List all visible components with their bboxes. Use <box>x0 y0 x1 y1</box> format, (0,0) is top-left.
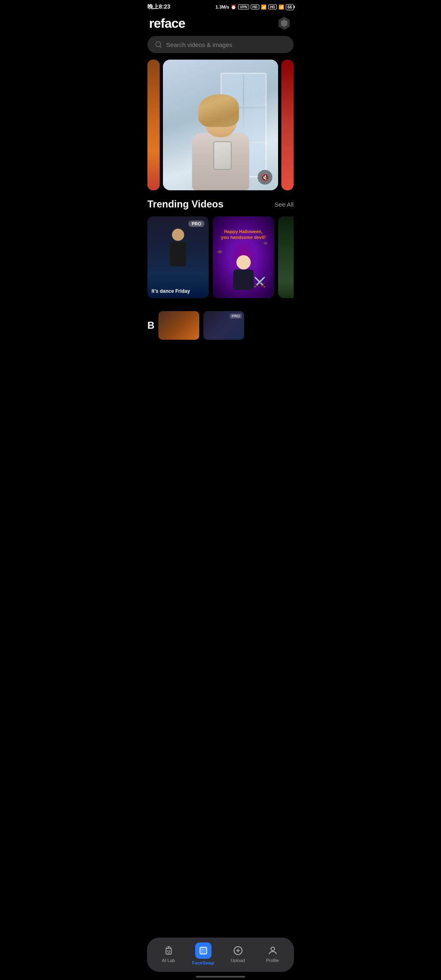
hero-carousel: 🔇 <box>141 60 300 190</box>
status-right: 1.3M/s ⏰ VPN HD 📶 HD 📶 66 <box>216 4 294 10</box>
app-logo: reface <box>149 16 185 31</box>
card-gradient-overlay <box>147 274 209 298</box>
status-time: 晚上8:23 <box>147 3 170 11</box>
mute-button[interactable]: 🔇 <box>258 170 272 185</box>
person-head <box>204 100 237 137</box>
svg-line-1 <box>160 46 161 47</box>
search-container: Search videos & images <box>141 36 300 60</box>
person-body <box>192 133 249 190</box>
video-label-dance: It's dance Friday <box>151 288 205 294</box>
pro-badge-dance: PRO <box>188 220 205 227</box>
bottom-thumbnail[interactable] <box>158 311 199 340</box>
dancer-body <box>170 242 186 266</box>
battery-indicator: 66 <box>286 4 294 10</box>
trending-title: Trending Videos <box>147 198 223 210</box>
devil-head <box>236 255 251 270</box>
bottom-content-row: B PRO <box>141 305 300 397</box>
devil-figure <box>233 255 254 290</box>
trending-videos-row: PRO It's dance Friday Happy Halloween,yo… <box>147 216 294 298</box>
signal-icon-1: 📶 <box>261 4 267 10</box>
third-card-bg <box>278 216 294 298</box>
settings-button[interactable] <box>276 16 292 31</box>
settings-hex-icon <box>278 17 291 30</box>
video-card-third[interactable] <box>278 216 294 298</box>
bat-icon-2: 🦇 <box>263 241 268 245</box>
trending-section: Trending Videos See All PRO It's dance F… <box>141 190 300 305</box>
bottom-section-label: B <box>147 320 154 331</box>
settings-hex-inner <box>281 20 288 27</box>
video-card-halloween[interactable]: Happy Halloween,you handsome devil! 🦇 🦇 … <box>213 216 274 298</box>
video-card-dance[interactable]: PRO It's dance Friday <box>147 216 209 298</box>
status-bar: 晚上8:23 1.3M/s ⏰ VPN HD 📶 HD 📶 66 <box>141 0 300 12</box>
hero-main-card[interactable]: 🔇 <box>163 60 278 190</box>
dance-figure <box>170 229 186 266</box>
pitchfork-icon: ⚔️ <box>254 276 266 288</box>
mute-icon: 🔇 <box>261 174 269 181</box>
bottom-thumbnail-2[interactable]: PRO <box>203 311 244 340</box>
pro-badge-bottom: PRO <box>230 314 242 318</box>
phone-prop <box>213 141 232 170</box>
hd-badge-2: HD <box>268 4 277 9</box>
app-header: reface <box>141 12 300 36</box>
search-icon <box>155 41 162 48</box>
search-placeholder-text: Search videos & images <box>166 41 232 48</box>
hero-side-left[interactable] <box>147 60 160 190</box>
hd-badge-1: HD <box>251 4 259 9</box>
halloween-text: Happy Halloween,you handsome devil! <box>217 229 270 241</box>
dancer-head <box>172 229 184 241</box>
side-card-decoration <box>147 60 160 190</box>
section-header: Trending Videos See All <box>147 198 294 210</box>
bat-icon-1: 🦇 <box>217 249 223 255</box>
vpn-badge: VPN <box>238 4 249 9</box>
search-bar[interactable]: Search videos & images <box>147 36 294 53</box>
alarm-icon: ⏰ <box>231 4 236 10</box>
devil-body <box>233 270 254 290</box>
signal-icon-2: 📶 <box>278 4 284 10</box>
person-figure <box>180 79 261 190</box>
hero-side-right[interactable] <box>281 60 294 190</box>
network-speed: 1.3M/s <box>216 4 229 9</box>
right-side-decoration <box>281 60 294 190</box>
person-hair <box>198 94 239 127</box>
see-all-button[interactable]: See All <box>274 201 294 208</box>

########################################

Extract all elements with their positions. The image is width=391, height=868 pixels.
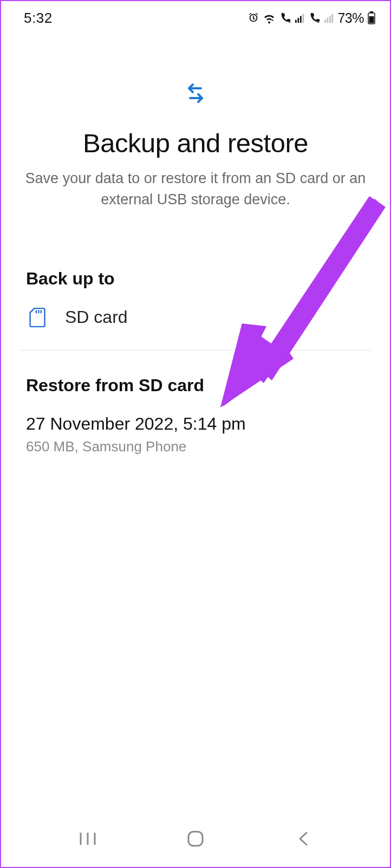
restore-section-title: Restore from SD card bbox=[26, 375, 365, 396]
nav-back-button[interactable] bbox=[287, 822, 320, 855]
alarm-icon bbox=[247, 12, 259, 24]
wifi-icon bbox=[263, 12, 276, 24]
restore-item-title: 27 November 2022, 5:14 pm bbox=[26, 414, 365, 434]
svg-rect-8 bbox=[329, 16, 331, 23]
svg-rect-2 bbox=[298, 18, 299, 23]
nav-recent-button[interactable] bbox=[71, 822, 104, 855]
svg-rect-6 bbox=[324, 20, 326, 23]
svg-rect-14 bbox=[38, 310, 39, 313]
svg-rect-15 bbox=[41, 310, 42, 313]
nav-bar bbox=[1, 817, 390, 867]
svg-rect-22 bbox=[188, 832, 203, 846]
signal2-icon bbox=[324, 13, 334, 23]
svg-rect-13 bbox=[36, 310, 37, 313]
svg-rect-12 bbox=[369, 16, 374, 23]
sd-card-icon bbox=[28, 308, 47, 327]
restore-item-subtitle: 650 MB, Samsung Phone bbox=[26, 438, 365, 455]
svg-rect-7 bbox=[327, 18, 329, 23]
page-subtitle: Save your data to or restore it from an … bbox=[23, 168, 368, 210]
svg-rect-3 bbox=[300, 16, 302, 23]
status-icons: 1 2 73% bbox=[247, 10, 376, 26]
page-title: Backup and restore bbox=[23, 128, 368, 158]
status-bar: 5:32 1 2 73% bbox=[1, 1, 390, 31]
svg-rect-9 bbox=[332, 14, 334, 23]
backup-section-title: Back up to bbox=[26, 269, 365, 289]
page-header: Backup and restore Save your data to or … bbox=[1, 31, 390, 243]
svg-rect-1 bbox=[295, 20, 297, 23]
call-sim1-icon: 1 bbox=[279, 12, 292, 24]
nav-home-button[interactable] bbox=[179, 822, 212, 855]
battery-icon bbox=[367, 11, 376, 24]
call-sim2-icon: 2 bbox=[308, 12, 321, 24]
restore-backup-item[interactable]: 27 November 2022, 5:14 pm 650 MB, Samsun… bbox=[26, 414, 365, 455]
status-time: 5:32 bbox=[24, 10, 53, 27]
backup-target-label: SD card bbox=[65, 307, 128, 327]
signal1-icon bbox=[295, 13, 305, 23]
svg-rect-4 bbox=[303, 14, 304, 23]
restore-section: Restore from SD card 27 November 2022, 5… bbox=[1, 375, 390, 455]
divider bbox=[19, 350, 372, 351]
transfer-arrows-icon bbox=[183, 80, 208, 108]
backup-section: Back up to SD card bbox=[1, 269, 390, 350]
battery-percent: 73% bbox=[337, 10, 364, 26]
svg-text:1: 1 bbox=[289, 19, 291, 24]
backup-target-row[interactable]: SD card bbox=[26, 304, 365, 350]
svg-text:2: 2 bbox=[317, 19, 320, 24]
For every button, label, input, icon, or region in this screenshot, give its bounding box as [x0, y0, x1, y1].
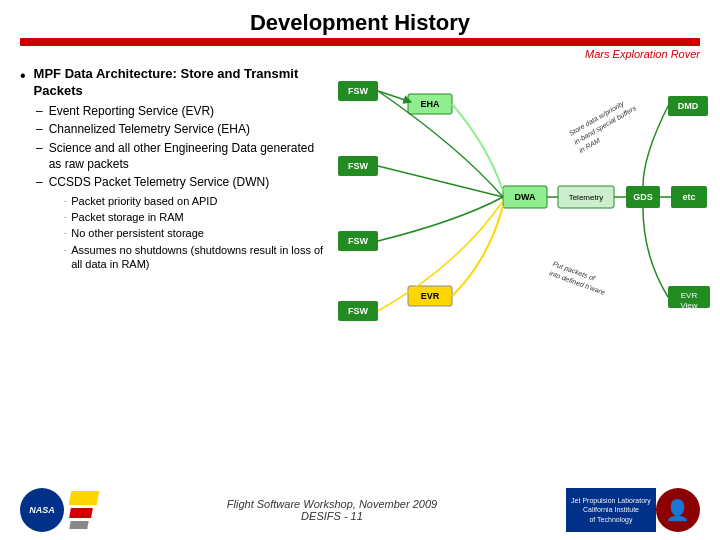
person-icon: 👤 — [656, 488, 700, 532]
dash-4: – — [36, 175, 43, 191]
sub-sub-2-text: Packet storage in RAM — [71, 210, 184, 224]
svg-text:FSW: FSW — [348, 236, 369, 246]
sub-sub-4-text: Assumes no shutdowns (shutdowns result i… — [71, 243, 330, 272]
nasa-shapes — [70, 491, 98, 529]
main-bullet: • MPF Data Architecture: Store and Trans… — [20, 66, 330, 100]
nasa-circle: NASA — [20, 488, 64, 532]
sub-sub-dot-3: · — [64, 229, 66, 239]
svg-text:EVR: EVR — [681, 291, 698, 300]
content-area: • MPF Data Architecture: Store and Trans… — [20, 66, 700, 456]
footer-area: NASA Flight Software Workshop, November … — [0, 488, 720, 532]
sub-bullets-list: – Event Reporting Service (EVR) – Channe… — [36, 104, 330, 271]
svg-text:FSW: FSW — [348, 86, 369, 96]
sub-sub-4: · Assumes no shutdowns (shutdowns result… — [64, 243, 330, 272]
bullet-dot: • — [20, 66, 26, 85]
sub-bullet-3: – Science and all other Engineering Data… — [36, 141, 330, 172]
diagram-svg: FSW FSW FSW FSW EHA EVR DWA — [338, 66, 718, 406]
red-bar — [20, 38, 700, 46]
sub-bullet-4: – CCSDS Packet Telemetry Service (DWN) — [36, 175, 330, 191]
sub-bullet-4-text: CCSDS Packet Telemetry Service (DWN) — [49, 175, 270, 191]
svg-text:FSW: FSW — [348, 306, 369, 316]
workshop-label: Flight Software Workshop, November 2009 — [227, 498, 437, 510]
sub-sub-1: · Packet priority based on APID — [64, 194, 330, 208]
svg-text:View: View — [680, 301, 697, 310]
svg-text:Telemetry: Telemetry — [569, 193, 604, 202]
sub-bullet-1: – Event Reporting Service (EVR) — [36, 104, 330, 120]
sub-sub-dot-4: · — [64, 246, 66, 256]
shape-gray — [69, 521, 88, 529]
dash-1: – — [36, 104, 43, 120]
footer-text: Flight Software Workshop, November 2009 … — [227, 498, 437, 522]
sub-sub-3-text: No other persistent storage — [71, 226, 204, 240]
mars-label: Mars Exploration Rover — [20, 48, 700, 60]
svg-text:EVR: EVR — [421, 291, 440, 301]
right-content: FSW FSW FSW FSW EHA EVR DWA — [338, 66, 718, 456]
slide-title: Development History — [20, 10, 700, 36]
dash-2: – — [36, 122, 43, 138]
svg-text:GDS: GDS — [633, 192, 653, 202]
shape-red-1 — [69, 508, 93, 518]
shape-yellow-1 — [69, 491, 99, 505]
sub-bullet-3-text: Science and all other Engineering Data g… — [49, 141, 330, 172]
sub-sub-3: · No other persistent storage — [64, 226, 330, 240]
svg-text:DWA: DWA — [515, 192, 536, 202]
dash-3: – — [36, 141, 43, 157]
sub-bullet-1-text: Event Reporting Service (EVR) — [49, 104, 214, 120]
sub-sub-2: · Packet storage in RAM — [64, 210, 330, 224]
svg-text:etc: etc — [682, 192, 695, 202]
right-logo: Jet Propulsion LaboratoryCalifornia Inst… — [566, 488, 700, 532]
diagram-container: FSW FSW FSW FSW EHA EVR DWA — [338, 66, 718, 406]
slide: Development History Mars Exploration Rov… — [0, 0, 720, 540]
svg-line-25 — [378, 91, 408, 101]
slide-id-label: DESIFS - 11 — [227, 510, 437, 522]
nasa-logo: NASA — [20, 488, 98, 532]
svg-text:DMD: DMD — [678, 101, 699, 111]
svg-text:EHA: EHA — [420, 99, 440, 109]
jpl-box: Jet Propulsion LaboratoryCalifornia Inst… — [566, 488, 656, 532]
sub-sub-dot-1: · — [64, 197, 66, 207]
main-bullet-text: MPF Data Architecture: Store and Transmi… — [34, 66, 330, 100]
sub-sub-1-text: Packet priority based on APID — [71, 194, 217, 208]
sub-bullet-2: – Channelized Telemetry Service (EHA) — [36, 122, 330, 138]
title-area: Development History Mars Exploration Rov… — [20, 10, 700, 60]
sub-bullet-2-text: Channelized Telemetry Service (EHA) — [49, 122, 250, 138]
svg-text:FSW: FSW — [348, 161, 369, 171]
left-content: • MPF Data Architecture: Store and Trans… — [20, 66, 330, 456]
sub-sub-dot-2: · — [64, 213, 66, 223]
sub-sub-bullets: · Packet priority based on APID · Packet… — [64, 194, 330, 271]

########################################

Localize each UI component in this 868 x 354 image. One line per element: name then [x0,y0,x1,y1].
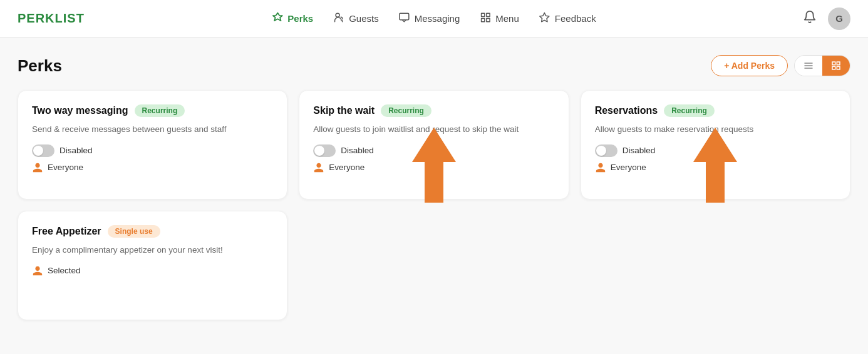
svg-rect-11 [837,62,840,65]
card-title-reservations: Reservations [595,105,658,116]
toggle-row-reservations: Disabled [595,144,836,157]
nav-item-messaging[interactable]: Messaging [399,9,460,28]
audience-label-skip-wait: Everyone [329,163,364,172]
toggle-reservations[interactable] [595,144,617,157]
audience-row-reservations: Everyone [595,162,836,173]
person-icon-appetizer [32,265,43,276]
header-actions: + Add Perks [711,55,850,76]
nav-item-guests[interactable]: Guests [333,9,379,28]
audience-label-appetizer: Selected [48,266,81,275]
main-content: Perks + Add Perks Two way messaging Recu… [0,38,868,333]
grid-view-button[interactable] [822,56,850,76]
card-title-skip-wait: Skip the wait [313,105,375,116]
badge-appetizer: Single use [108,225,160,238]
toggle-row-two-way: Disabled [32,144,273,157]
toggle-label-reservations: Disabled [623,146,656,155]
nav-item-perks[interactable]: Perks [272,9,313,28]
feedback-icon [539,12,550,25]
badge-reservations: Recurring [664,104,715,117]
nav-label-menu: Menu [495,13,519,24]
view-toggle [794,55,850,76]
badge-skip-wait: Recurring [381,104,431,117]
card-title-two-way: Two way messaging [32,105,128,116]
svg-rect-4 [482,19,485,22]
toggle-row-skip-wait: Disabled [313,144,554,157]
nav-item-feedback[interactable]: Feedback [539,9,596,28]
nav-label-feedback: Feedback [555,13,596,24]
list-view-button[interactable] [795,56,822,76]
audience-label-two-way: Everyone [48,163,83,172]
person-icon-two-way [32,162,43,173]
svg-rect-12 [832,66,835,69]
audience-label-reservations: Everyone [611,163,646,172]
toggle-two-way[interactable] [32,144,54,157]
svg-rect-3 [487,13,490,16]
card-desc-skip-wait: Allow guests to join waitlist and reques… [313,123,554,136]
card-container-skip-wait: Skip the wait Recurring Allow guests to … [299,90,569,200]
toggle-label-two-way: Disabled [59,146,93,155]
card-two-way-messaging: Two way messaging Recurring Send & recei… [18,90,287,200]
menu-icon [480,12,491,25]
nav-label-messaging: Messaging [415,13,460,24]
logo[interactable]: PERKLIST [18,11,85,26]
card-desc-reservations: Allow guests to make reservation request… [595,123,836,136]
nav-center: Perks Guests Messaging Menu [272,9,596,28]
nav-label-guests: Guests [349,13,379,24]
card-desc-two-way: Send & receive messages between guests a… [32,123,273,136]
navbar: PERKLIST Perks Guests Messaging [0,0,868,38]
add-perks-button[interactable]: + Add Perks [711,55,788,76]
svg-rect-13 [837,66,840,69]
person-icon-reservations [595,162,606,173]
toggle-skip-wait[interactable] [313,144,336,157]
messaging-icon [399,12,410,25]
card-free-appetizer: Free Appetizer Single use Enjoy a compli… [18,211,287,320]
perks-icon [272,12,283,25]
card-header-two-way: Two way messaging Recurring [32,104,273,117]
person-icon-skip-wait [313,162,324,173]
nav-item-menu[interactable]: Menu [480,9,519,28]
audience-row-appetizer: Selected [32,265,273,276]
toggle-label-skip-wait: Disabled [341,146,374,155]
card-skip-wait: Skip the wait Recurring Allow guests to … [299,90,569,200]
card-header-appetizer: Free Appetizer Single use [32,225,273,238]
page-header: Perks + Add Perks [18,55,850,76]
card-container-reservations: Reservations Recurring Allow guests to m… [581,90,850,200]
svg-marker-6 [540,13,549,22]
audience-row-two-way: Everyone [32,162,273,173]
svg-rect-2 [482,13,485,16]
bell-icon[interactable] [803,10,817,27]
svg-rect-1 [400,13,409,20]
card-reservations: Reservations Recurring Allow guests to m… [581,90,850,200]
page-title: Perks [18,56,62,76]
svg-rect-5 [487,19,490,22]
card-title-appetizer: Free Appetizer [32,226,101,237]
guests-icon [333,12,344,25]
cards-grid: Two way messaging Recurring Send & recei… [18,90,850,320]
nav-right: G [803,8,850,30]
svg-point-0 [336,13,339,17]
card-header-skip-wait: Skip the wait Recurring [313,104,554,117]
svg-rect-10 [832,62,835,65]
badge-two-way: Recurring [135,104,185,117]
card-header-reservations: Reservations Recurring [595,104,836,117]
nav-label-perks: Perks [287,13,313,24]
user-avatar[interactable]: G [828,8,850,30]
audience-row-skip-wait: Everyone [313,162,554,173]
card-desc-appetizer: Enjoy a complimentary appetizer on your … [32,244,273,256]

########################################

Copy out every line of the material above that contains the string "container".

§ **Reply**
search-container: Search videos & images <box>141 36 300 60</box>
diagram-container: FSW FSW FSW FSW EHA EVR DWA — [338, 66, 718, 406]
card-container-skip-wait: Skip the wait Recurring Allow guests to … [299,90,569,200]
card-container-reservations: Reservations Recurring Allow guests to m… [581,90,850,200]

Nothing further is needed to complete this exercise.